Services Not Covered

Indeed there are some services not medically necessary and therefore not covered by Medicare. These services are basic services that might be covered by ordinary health insurance, but for Medicare, they are considered not medically necessary. Here is a list of some of the service considered not medically necessary and may not be covered by your plan.

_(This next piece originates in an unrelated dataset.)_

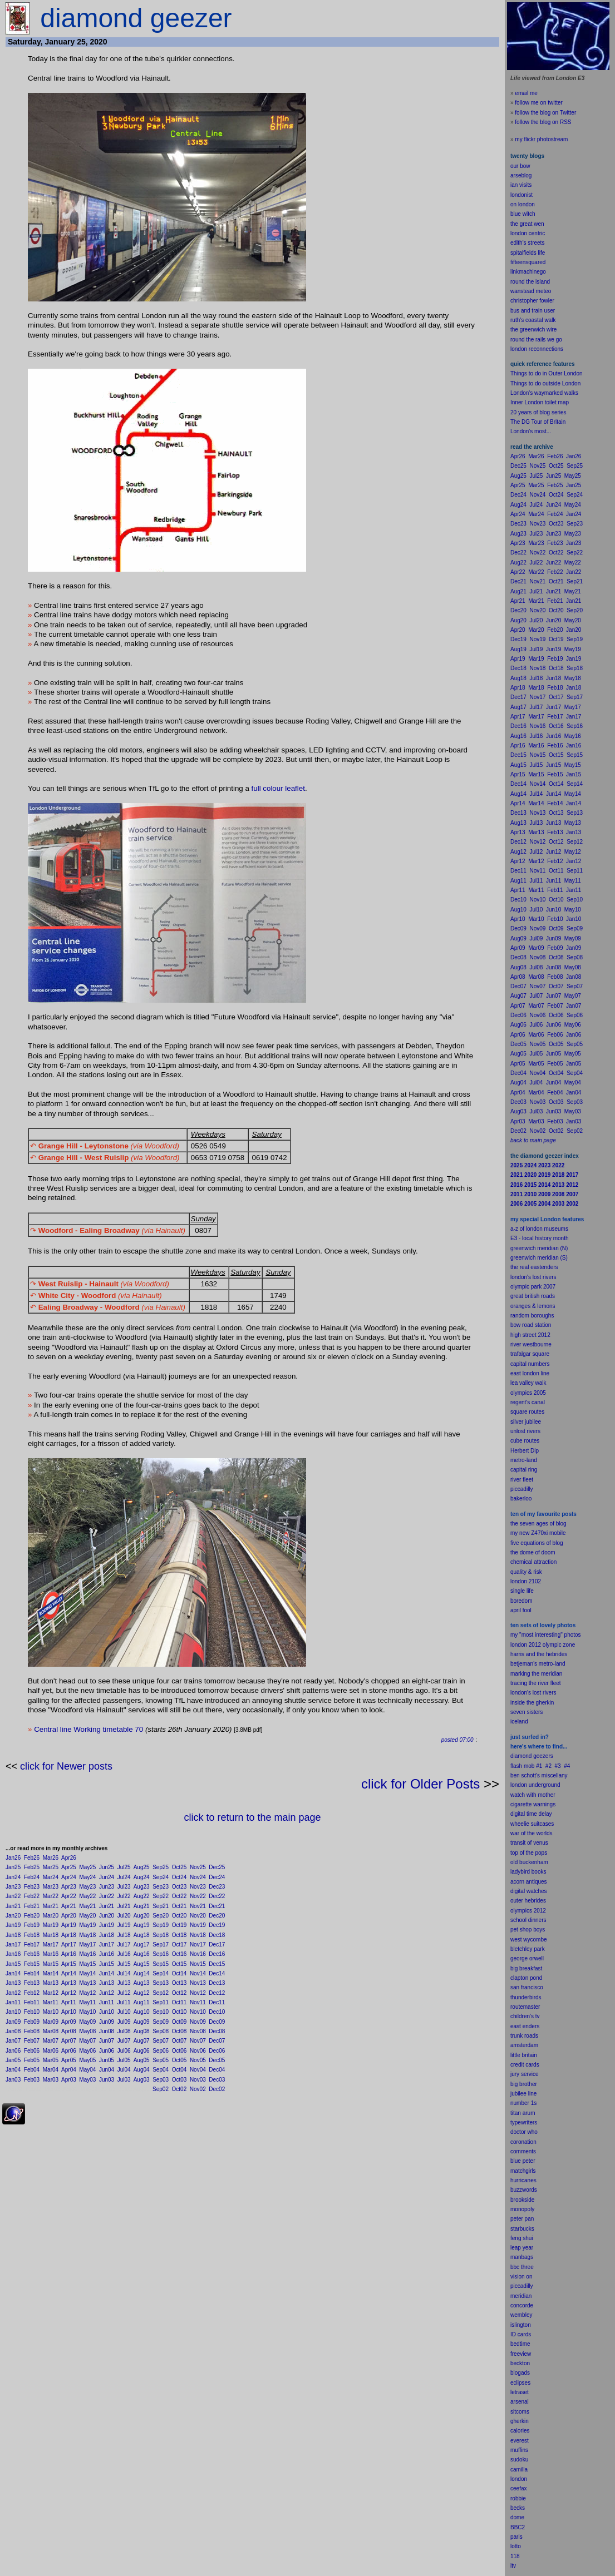  I want to click on Feb13, so click(32, 1983).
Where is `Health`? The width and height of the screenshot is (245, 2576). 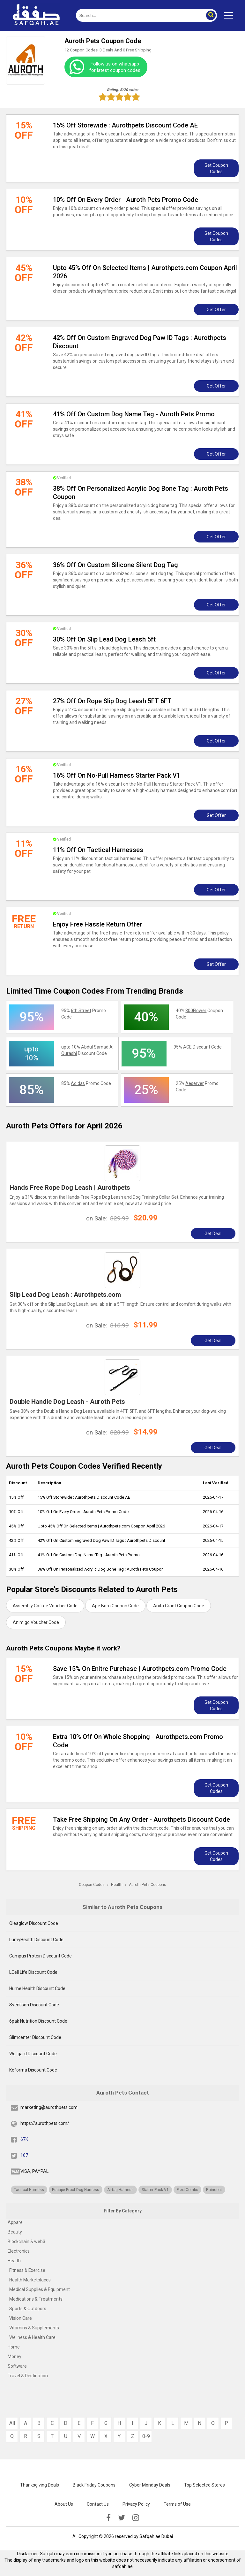 Health is located at coordinates (14, 2260).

  • Routine Dental Services
  • Routine Vision Services
  • Most Hearing Services
  • Acupuncture
  • Vitamins
  • Over-the-Counter Medications

This is not a complete list of the services not considered necessary by Medicare. There are of course many other services that are not considered to be necessary. The dental procedures not covered by Medicare are:

  • Fillings
  • Exams
  • Cleaning
  • Extraction

The vision procedures not covered by Medicare are:

  • Eye Exam
  • Eyeglasses
  • Contacts

Why Medical Necessity Documentation Is Important

It is important to have documentation when trying to prove the necessity for the coding. If you have the documentation necessary to prove that the procedure or equipment is necessary then Medicare is more likely to cover the expense. Without the medical documentation to prove it is a necessity Medicare might not cover the necessary test, procedure, or equipment you need.

Is There a Way to Get Vision and Dental Coverage With Medicare?

Yes, there are some Medicare Advantage plans that will cover these services. If you wear glasses and you think you will need to go to the dentist you might want to consider getting a Medicare Advantage plan over a Medicare Supplement plan.